Prithvi ma w sercu przekaz od ojca "marzenia to, nie to, co widzimy we śnie,  ale to, co nie daje nam zasnąć, póki tego nie spełnimy". Gdy mówi to w szkole dzieciom, których rodzice zaharowują się w kopalniach, odpowiedzią jest wybuch bomby. Czy świat naprawdę należy (jak głosi piosenka) do bohaterów, czy do drani? Czy można pomóc odzyskać godność umęczonym górnikom, czy uważnie patrzącym w kamerę Sathyi ich brudnym  i nagim dzieciom? Bohater grany bardzo szczerze i z mocą przez Punneta Rajkumara ("Milana") nie ma wątpliwości.  "Jeśli nie my, to kto zatroszczy się  o ten kraj?" Mimo to w filmie przeżyłam moment, kiedy podobnie jak w "Aakrosh" wydawało mi się, że przy sile zła dobro jawi się tak kruche. Wystarczy zabić odważnego.   Strach reszty będzie sojusznikiem krzywdzicieli.  A jednak Prithvi w tej historii mówi "nie przyjechałem tu po to, aby pod wpływem pokus czy strachu zmienić  siebie, ale  po to, by zmienić ten świat". I zmienia.

Cieszę się, że podobnie jak w życiu zwyciężyła w tej historii sprawiedliwość. Przesłanie z nadzieją, choć na końcu filmu (jak w "Rang De Basanti", czy "Krantiveer") jest scena  kwestionująca wiarę w praworządność. Może dlatego, że nie doczytałam się, by aresztowano kopalnianych magnatów z Karnataki typu braci Reddy, czy zamieszanego w afery łapówkarskie wokół nielegalnych kopalni premiera Jharkhandu.


ndtv.com

P.S.
Czy ktoś wie o innych filmach Jacoba Vergeese?
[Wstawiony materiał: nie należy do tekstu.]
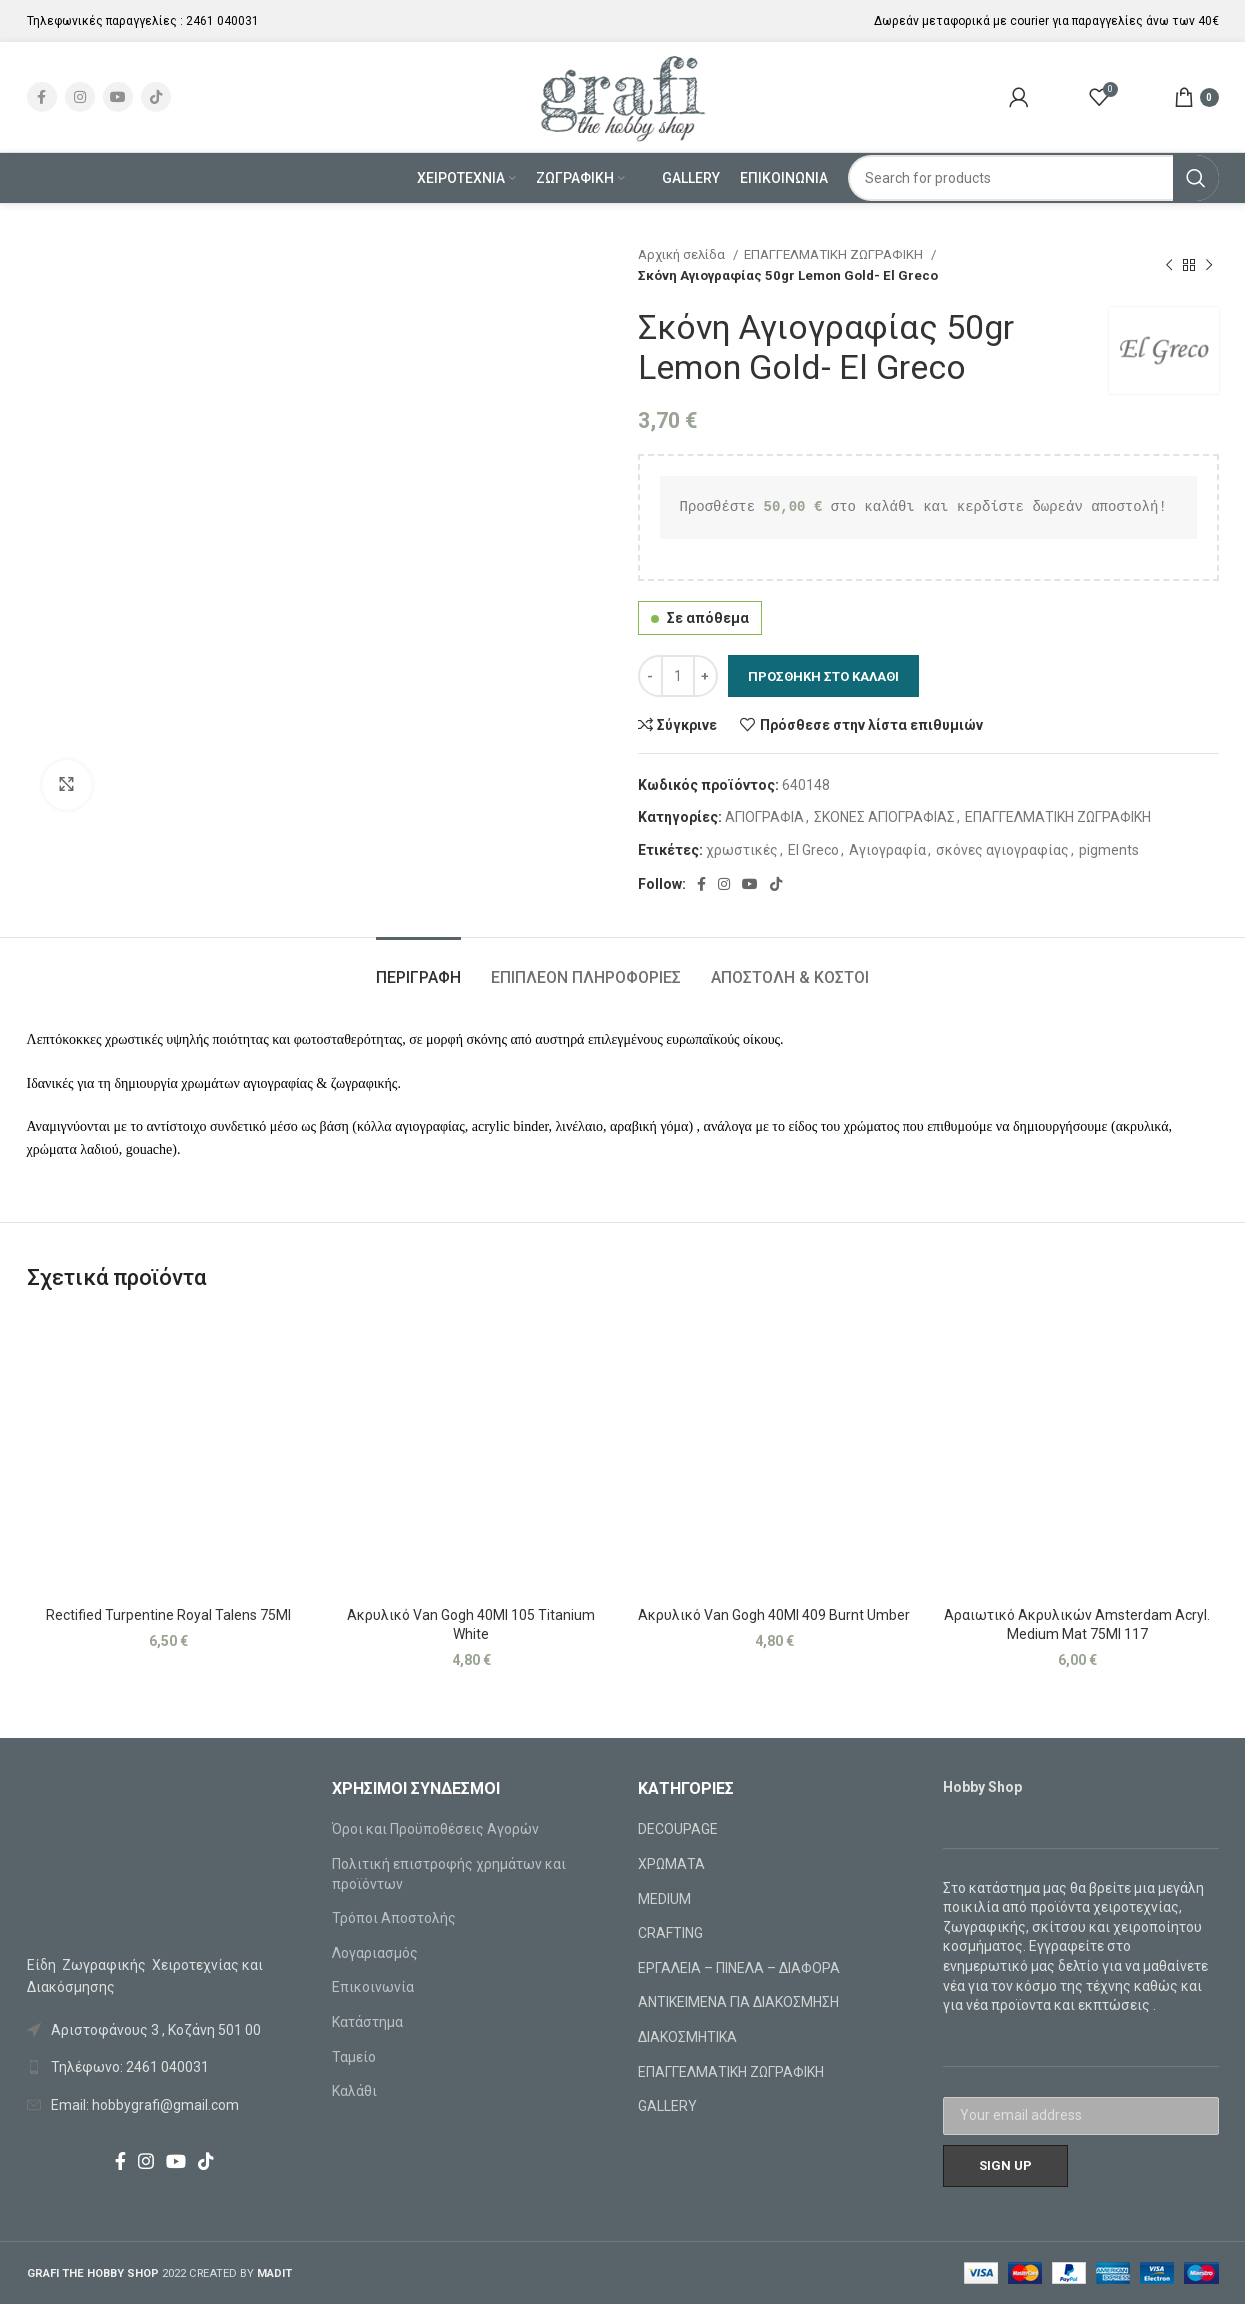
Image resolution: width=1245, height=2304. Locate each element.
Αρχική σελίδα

Gorączkowo szukam następnych kannada? Już zaczynam się rozpoznawać niektórych aktorów. Tu spotkałam w nieoczekiwanych dla mnie rolach parę z komediodramatu ""Milana" -  powściągliwego w słowach, zdecydowanego w akcji Puneeta Rajkumara


 i naturalną aktorkę z Kerali Parvathi Menon.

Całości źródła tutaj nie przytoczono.